Les skieurs fondent comme neige au soleil, victimes collatérales du réchauffement climatique. Autres victimes: les stations de ski. Dans les Préalpes fribourgeoises, à moyenne et basse altitude, il est primordial d’exploiter de nouvelles pistes, pour ne pas mettre la clé sous la porte.
Les pistes de ski totalement recouvertes de neige, c’est devenu chose rare dans les Préalpes fribourgeoises. Le réchauffement climatique, en plus d’impacter sur sa quantité, retarde l’arrivée de l’or blanc, qui se fait chaque année un peu plus attendre. La saison de ski doit s’adapter à ce nouveau rythme. Au cours de ces dix dernières années, le nombre de jours durant lesquels les installations mécaniques ont fonctionné a considérablement diminué.
Lors de la saison 2007-2008, les domaines skiables fribourgeois ont ouvert durant une moyenne de 84 jours.

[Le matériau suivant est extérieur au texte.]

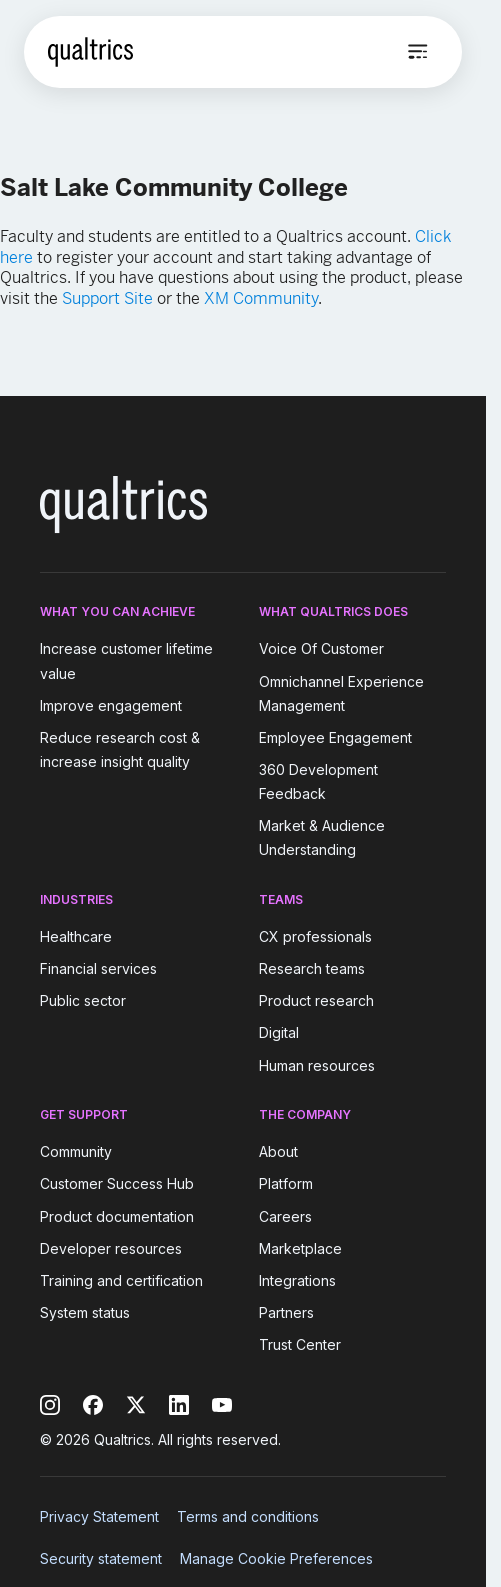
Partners (286, 1312)
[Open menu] (418, 52)
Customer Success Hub (117, 1184)
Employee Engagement (335, 737)
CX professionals (315, 936)
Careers (285, 1216)
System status (85, 1312)
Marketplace (300, 1248)
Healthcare (76, 936)
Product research (316, 1000)
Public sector (83, 1000)
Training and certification (121, 1280)
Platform (286, 1184)
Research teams (312, 968)
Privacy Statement (99, 1516)
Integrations (297, 1280)
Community (76, 1151)
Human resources (317, 1065)
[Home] (90, 52)
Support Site (107, 298)
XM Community (261, 298)
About (278, 1151)
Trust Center (300, 1344)
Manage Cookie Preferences (276, 1558)
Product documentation (117, 1216)
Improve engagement (111, 705)
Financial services (98, 968)
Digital (279, 1033)
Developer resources (111, 1248)
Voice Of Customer (321, 649)
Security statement (101, 1558)
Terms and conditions (248, 1516)
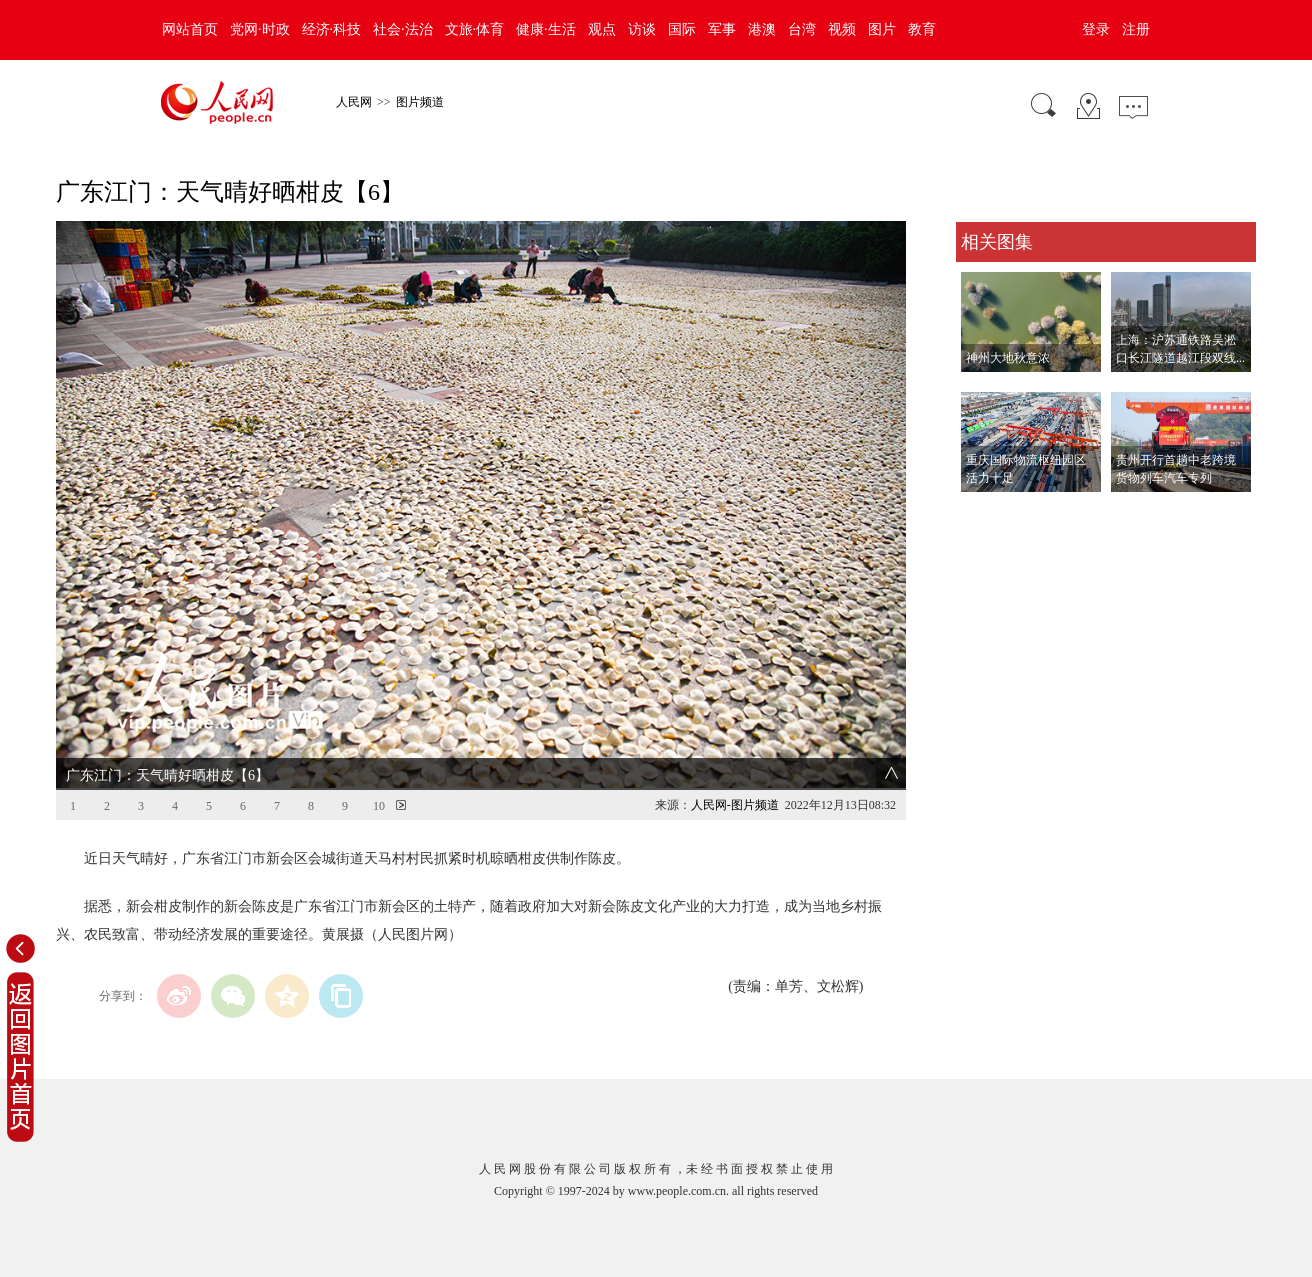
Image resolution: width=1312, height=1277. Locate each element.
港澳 (762, 29)
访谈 (642, 29)
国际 (682, 29)
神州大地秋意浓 (1008, 358)
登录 (1096, 29)
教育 (922, 29)
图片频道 (420, 102)
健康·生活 (546, 29)
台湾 (802, 29)
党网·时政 (260, 29)
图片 (882, 29)
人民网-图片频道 (735, 805)
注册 (1136, 29)
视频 (842, 29)
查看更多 (984, 512)
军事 (722, 29)
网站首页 (190, 29)
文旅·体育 (475, 29)
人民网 (354, 102)
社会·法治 (403, 29)
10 (379, 806)
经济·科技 (332, 29)
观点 (602, 29)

Actuellement, ce chiffre a diminué de près de moitié dans l’ensemble des stations. A la Berra, en Gruyère, le domaine a ouvert durant 74 jours, dont 60 pour le ski, lors de la saison passée. Cela représente dix journées de moins que lors de l’hiver précédent. A Charmey, la diminution est aussi de dix jours, à 48 jours. Du côté de Rathvel, à environ 1’300 mètres d’altitude, la petite station de sports d’hiver a pu ouvrir pendant un total de 46 jours, à peine moins qu’une année plus tôt.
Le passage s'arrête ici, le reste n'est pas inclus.